[EXERCISE OBJECTIVE]: In your reply, write out each entry exactly as given.

[Saved data entries]
------

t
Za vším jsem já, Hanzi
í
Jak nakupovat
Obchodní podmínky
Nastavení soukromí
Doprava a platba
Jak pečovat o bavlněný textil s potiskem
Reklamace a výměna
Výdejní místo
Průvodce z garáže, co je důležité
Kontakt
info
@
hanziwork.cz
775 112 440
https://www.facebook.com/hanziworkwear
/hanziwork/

------

[OUTPUT OF THE TASK]:
t
Za vším jsem já, Hanzi
í
Jak nakupovat
Obchodní podmínky
Nastavení soukromí
Doprava a platba
Jak pečovat o bavlněný textil s potiskem
Reklamace a výměna
Výdejní místo
Průvodce z garáže, co je důležité
Kontakt
info
@
hanziwork.cz
775 112 440
https://www.facebook.com/hanziworkwear
/hanziwork/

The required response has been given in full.